Step 3: Create a class named MultiThreadedCrawler. And initialize all the variables in the constructor, assign base URL to the instance variable named seed_url. And then format the base URL into absolute URL, using schemes as HTTPS and net location.

To execute the crawl frontier task concurrently use multithreading in python. Create an object of ThreadPoolExecutor class and set max workers as 5 i.e To execute 5 threads at a time. And to avoid duplicate visits to web pages, In order to maintain the history create a set data structure.

Create a queue to store all the URLs of crawl frontier and put the first item as a seed URL.

Python3




class MultiThreadedCrawler:
 
    def __init__(self, seed_url):
        self.seed_url = seed_url
        self.root_url = '{}://{}'.format(urlparse(self.seed_url).scheme,
                                         urlparse(self.seed_url).netloc)
        self.pool = ThreadPoolExecutor(max_workers=5)
        self.scraped_pages = set([])
        self.crawl_queue = Queue()
        self.crawl_queue.put(self.seed_url)

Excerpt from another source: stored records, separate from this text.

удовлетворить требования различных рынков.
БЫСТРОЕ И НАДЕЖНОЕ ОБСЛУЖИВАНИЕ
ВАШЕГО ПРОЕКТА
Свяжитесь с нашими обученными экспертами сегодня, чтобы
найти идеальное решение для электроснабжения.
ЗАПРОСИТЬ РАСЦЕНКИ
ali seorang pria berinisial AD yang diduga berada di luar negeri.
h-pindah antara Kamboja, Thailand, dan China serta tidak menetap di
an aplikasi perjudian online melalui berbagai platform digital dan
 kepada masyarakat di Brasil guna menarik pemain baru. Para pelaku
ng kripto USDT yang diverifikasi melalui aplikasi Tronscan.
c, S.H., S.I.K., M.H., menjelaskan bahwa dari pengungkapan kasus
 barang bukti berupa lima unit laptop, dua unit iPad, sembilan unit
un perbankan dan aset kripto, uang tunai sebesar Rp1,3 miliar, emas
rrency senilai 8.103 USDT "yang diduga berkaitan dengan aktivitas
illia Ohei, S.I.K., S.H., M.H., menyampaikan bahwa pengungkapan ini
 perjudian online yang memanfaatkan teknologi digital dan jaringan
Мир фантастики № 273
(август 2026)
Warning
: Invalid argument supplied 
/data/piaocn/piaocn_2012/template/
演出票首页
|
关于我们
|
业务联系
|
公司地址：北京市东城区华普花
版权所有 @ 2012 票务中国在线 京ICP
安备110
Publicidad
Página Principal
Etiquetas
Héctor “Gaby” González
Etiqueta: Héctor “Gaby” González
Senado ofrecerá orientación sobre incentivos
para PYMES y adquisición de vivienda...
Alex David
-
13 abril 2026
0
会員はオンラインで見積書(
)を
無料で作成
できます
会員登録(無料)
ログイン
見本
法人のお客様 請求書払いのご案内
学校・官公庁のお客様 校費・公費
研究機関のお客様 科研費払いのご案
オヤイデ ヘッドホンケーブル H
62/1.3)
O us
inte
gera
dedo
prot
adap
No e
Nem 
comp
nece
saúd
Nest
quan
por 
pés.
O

Step 4: Create a method named run_web_crawler(), to keep on adding the link to frontier and extracting the information use an infinite while loop and display the name of the currently executing process.

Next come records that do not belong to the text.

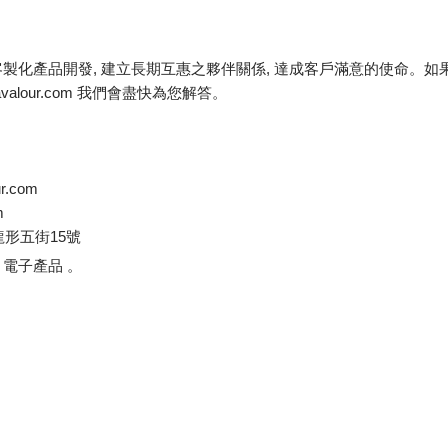
製化產品開發, 建立長期互惠之夥伴關係, 達成客戶滿意的使命。如
seavalour.com 我們會盡快為您解答。
ur.com
m
龍形五街15號
電子產品 。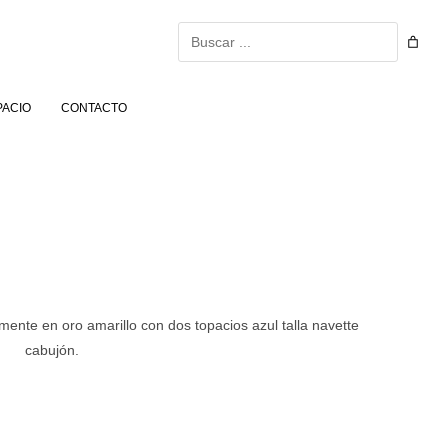
Buscar
PACIO
CONTACTO
mente en oro amarillo con dos topacios azul talla navette
cabujón.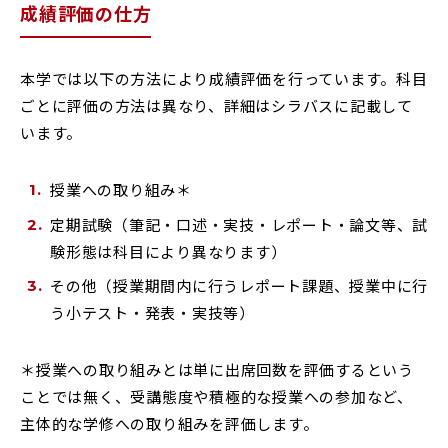
成績評価の仕方
RESEARCH & COLLABORATION
研究・社会連携
本学では以下の方法により成績評価を行っています。科目
ごとに評価の方法は異なり、詳細はシラバスに記載して
います。
受験生の方へ
保護者の方へ
在学生の方へ
一般の方へ
授業への取り組み＊
卒業生の方へ
ご寄付をお考えの方へ
定期試験（筆記・口述・実技・レポート・論文等、試
験形態は科目により異なります）
よくある質問
教職員募集
その他（授業期間内に行うレポート課題、授業中に行
う小テスト・発表・実技等）
お問い合わせ
図書館
アクセス
＊授業への取り組みとは単に出席回数を評価するという
ことでは無く、受講態度や積極的な授業への参加など、
学内専用
ポータルサイト
主体的な学修への取り組みを評価します。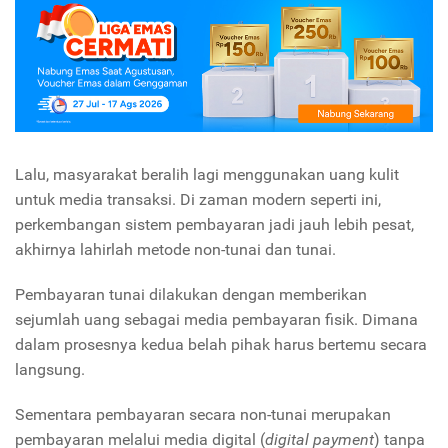
Lalu, masyarakat beralih lagi menggunakan uang kulit
untuk media transaksi. Di zaman modern seperti ini,
perkembangan sistem pembayaran jadi jauh lebih pesat,
akhirnya lahirlah metode non-tunai dan tunai.
Pembayaran tunai dilakukan dengan memberikan
sejumlah uang sebagai media pembayaran fisik. Dimana
dalam prosesnya kedua belah pihak harus bertemu secara
langsung.
Sementara pembayaran secara non-tunai merupakan
pembayaran melalui media digital (
digital payment
) tanpa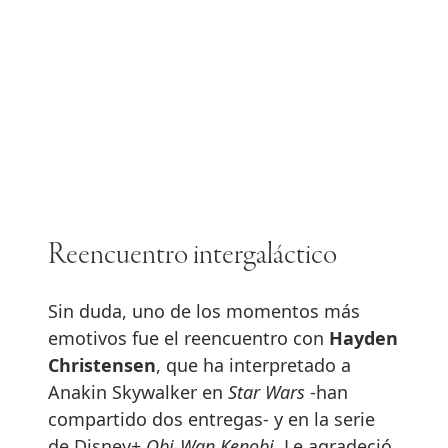
Reencuentro intergaláctico
Sin duda, uno de los momentos más
emotivos fue el reencuentro con
Hayden
Christensen
, que ha interpretado a
Anakin Skywalker en
Star Wars
-han
compartido dos entregas- y en la serie
de Disney+
Obi-Wan Kenobi
. Le agradeció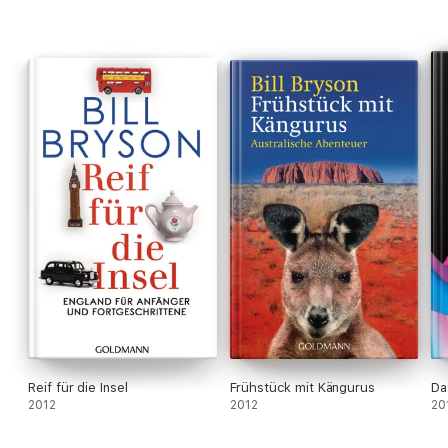
Reif für die Insel
Frühstück mit Kängurus
Da
2012
2012
20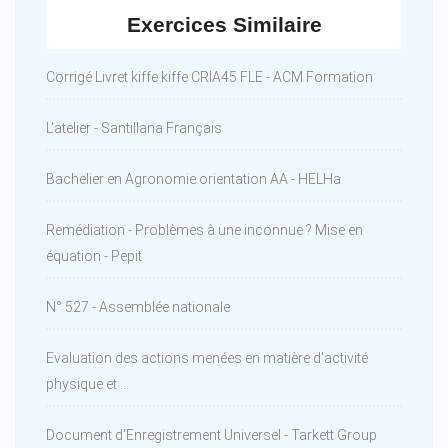
Exercices Similaire
Corrigé Livret kiffe kiffe CRIA45 FLE - ACM Formation
L'atelier - Santillana Français
Bachelier en Agronomie orientation AA - HELHa
Remédiation - Problèmes à une inconnue ? Mise en
équation - Pepit
N° 527 - Assemblée nationale
Evaluation des actions menées en matière d'activité
physique et ...
Document d'Enregistrement Universel - Tarkett Group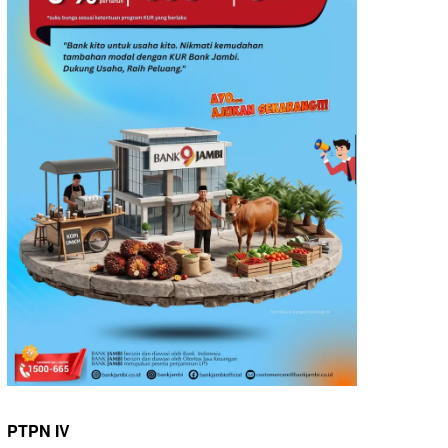
PTPN IV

Get the URL from crawl frontier, for lookup assign timeout as 60 seconds and check whether the current URL is already visited or not. If not visited already, Format the current  URL and add it to scraped_pages set to store in the history of visited pages and choose from a pool of threads and pass scrape page and target URL.

Python3




def run_web_crawler(self):
    while True:
        try:
            print("\n Name of the current executing process: ",
                  multiprocessing.current_process().name, '\n')
            target_url = self.crawl_queue.get(timeout=60)
             
            if target_url not in self.scraped_pages:
               
                print("Scraping URL: {}".format(target_url))
                self.scraped_pages.add(target_url)
                job = self.pool.submit(self.scrape_page, target_url)
                job.add_done_callback(self.post_scrape_callback)
 
        except Empty:
            return
        except Exception as e:
            print(e)
            continue


Step 5: Using the handshaking method place the request and set default time as 3 and maximum time as 30 and once the request is successful return the result set.

Python3




def scrape_page(self, url):
    try:
        res = requests.get(url, timeout=(3, 30))
        return res
    except requests.RequestException:
        return


Step 6: Create a method named scrape_info(). And pass the webpage data into BeautifulSoup which helps us to organize and format the messy web data by fixing bad HTML and present to us in an easily-traversable structure.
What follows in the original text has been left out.